On 10/18/2013 10:24 AM, Jeffrey Schnick wrote:
John, 1. Have you read Tom Moore's Six Ideas That Shaped physics
book? He uses the momentum flow approach and according to his web
site his students score 90% on the FCI.

Yes, I've seen that. I actually bought the book, although it
seems to have walked off.

You and he speak with the
same voice on at least one other topic (besides momentum flow)--he's
all about space-time diagrams.

That volume seems to have walked off, too.

2. In your diagram for the stack of
books on the scale on the table on the ground, you have the books
conveniently off to one side to facilitate the depiction of the
momentum flow loop. I think the momentum flow is more of a to and
fro than a loop.

Hmmm. I diagrammed it the way I think of it.

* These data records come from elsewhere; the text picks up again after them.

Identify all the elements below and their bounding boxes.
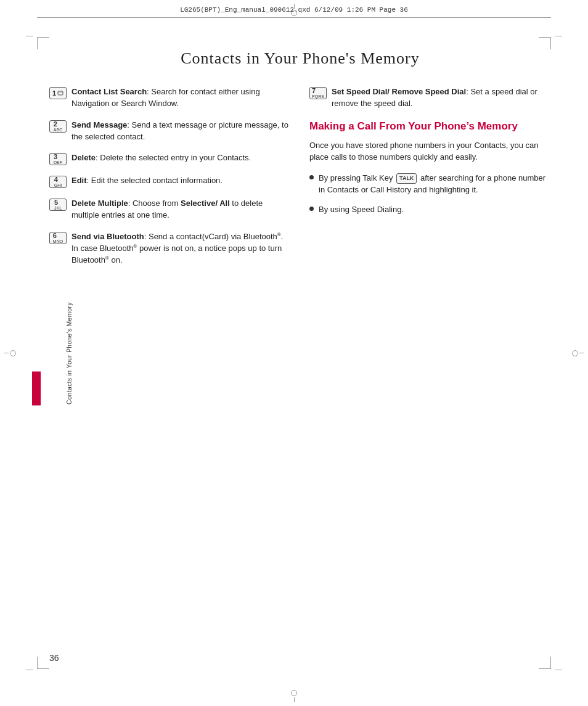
header-bar: LG265(BPT)_Eng_manual_090612.qxd 6/12/09… [37, 6, 551, 18]
trim-right-top [555, 36, 562, 36]
section-heading: Making a Call From Your Phone’s Memory [309, 120, 551, 133]
sidebar-tab [32, 371, 41, 405]
trim-left-bottom [26, 670, 33, 670]
menu-item-7-text: Set Speed Dial/ Remove Speed Dial: Set a… [332, 86, 551, 110]
menu-item-4-text: Edit: Edit the selected contact informat… [71, 175, 223, 187]
menu-item-5: 5JKL Delete Multiple: Choose from Select… [49, 198, 291, 221]
key-badge-1: 1 [49, 87, 67, 99]
right-column: 7PQRS Set Speed Dial/ Remove Speed Dial:… [309, 86, 551, 277]
corner-mark-tr [539, 37, 551, 49]
key-badge-4: 4GHI [49, 176, 67, 188]
corner-mark-bl [37, 657, 49, 669]
page-title: Contacts in Your Phone's Memory [49, 49, 551, 68]
trim-left-top [26, 36, 33, 36]
bullet-item-1: By pressing Talk Key TALK after searchin… [309, 172, 551, 196]
left-column: 1 Contact List Search: Search for contac… [49, 86, 291, 277]
section-body: Once you have stored phone numbers in yo… [309, 139, 551, 163]
file-info: LG265(BPT)_Eng_manual_090612.qxd 6/12/09… [180, 6, 408, 14]
menu-item-2-text: Send Message: Send a text message or pic… [71, 120, 291, 143]
bullet-dot-2 [309, 207, 314, 211]
bullet-list: By pressing Talk Key TALK after searchin… [309, 172, 551, 216]
menu-item-6-text: Send via Bluetooth: Send a contact(vCard… [71, 231, 291, 267]
bullet-text-2: By using Speed Dialing. [319, 203, 404, 216]
menu-item-4: 4GHI Edit: Edit the selected contact inf… [49, 175, 291, 188]
center-mark-left [4, 350, 16, 356]
key-badge-7: 7PQRS [309, 87, 327, 99]
corner-mark-br [539, 657, 551, 669]
menu-item-2: 2ABC Send Message: Send a text message o… [49, 120, 291, 143]
key-badge-6: 6MNO [49, 232, 67, 244]
corner-mark-tl [37, 37, 49, 49]
menu-item-3: 3DEF Delete: Delete the selected entry i… [49, 152, 291, 165]
key-badge-3: 3DEF [49, 153, 67, 165]
bullet-dot-1 [309, 175, 314, 179]
bullet-text-1: By pressing Talk Key TALK after searchin… [319, 172, 551, 196]
bullet-item-2: By using Speed Dialing. [309, 203, 551, 216]
menu-item-1: 1 Contact List Search: Search for contac… [49, 86, 291, 110]
talk-key-badge: TALK [396, 173, 417, 184]
trim-right-bottom [555, 670, 562, 670]
menu-item-1-text: Contact List Search: Search for contact … [71, 86, 291, 110]
menu-item-6: 6MNO Send via Bluetooth: Send a contact(… [49, 231, 291, 267]
key-badge-2: 2ABC [49, 120, 67, 133]
key-badge-5: 5JKL [49, 199, 67, 211]
menu-item-7: 7PQRS Set Speed Dial/ Remove Speed Dial:… [309, 86, 551, 110]
center-mark-bottom [291, 690, 297, 702]
main-content: Contacts in Your Phone's Memory 1 Contac… [49, 49, 551, 657]
svg-rect-0 [58, 91, 63, 95]
menu-item-5-text: Delete Multiple: Choose from Selective/ … [71, 198, 291, 221]
center-mark-right [572, 350, 584, 356]
content-columns: 1 Contact List Search: Search for contac… [49, 86, 551, 277]
menu-item-3-text: Delete: Delete the selected entry in you… [71, 152, 251, 164]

I cantilevered the books to make the diagram easier to draw,
but I think of it as a circuit, even in cases where the flow
retraces its steps such that the circuit is not so clearly a
loop. We're talking about this diagram:
http://www.av8n.com/physics/force-intro.htm#fig-books-on-table

It seems to me that direct "to and fro" cannot be the general
case. For one thing, the gravitational interaction is strictly
a central force, acting along a straight line from source to
destination ... whereas the mechanical force carries momentum
along a devious path through the table leg.

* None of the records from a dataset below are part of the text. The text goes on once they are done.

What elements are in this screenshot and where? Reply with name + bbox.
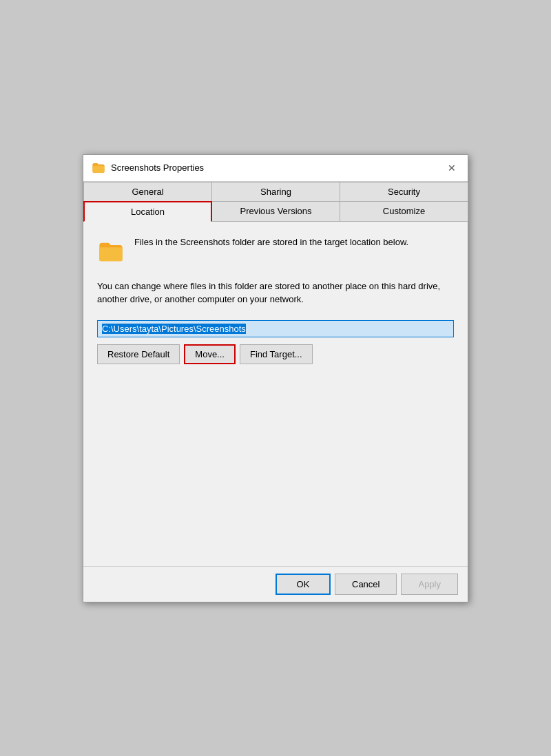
dialog-footer: OK Cancel Apply [83, 566, 468, 602]
svg-rect-1 [99, 247, 122, 261]
tab-previous-versions[interactable]: Previous Versions [211, 201, 340, 222]
dialog-title: Screenshots Properties [111, 162, 204, 173]
tab-row-2: Location Previous Versions Customize [83, 201, 468, 221]
folder-icon-large [97, 238, 125, 266]
tab-general[interactable]: General [83, 182, 212, 202]
restore-default-button[interactable]: Restore Default [97, 344, 180, 364]
apply-button[interactable]: Apply [401, 574, 458, 595]
info-text-1: Files in the Screenshots folder are stor… [134, 235, 408, 249]
tab-security[interactable]: Security [340, 182, 468, 202]
move-button[interactable]: Move... [184, 344, 236, 364]
title-bar: Screenshots Properties ✕ [83, 155, 468, 182]
tab-customize[interactable]: Customize [340, 201, 468, 222]
close-button[interactable]: ✕ [444, 160, 459, 176]
info-text-2: You can change where files in this folde… [97, 280, 454, 306]
path-input[interactable] [97, 320, 454, 337]
tabs-container: General Sharing Security Location Previo… [83, 182, 468, 222]
tab-location[interactable]: Location [83, 201, 212, 222]
info-section: Files in the Screenshots folder are stor… [97, 235, 454, 266]
svg-rect-0 [93, 165, 105, 172]
dialog-window: Screenshots Properties ✕ General Sharing… [83, 154, 468, 602]
ok-button[interactable]: OK [276, 574, 331, 595]
title-bar-left: Screenshots Properties [92, 161, 204, 175]
tab-sharing[interactable]: Sharing [211, 182, 340, 202]
folder-icon [92, 161, 105, 175]
tab-content: Files in the Screenshots folder are stor… [83, 222, 468, 566]
tab-row-1: General Sharing Security [83, 182, 468, 201]
find-target-button[interactable]: Find Target... [240, 344, 313, 364]
action-buttons: Restore Default Move... Find Target... [97, 344, 454, 364]
cancel-button[interactable]: Cancel [335, 574, 397, 595]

I don't show it in the diagram, but there are /shear/ forces
involved, whereby there is a sideways flow of downward momentum.
Compare the explicit shear shown here:
http://www.av8n.com/physics/force-intro.htm#fig-block-sliding

I'm guessing now, but let me guess that your intuition is
telling you something about /angular/ momentum. If a force
"here" is balanced by a force "there", we get a torque, and
a flow of angular momentum. That's a valid and commendable
intuition, but I have intentionally decided to not discuss
that in this figure. The z-component of momentum is separately
conserved, and I am within my rights to analyze that by itself.
Yes, angular momentum is conserved also, but that issue can be
postponed. There is a pedagogical reason for consolidating the
idea of momentum flow using a simple example before moving on
to other ideas. The books-on-table example doesn't solve all
the world's problems, but it is not wrong.

The downward momentum flows upward into a book and
immediately reverses itself and flows right back against the incoming
stream in the opposite direction.

I'm still not convinced.

Given that momentum is locally
conserved (you don't mention this on the web page until you start
talking about angular momentum--but you do mention it)

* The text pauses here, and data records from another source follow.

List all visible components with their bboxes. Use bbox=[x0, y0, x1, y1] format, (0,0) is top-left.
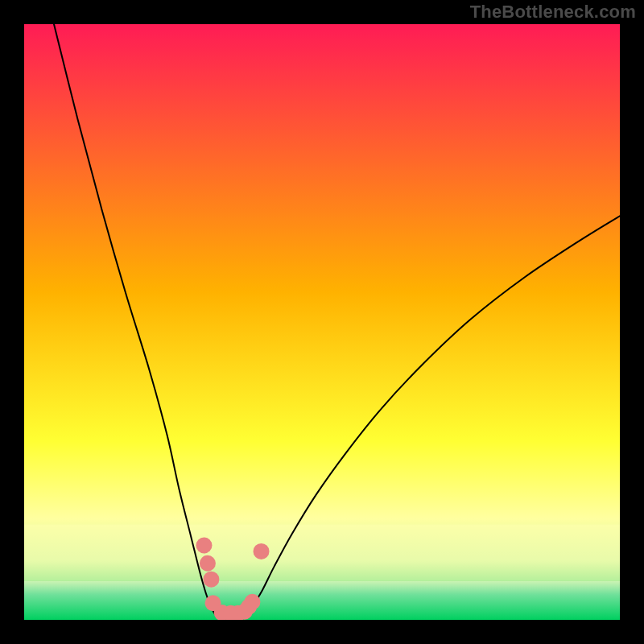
chart-svg bbox=[24, 24, 620, 620]
bottleneck-points-1 bbox=[200, 555, 216, 572]
plot-area bbox=[24, 24, 620, 620]
bottleneck-points-10 bbox=[254, 543, 270, 559]
chart-frame: TheBottleneck.com bbox=[0, 0, 644, 644]
green-band bbox=[24, 581, 620, 620]
bottleneck-points-2 bbox=[203, 572, 219, 588]
bottleneck-points-0 bbox=[196, 538, 212, 554]
pale-band bbox=[24, 525, 620, 581]
attribution-text: TheBottleneck.com bbox=[470, 2, 636, 23]
bottleneck-points-9 bbox=[244, 594, 260, 610]
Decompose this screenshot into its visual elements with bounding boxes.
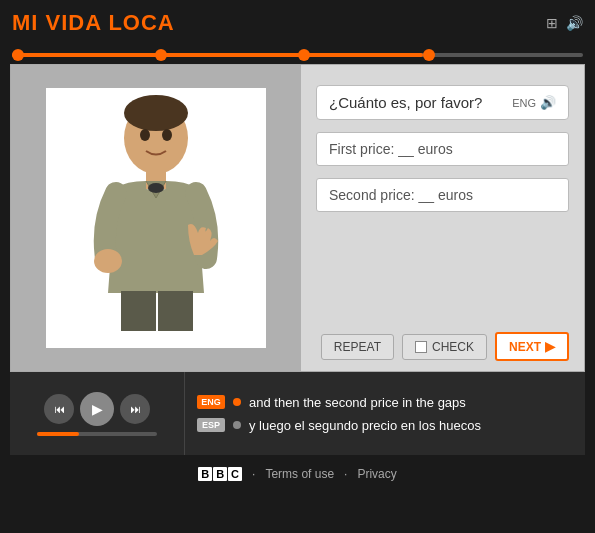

We agree that the document is seriously disorganized.


Does the gravitational field shepherd the momentum through
the next-to-top book

I may not be understanding the question properly, but I think
the answer is no. The downward flow of downward momentum is
purely mechanical. It is carried by the chemical bonds in the
materials, not "shepherded" by gravity in any way.

If that isn't the desired answer, please re-ask and/or clarify
the question.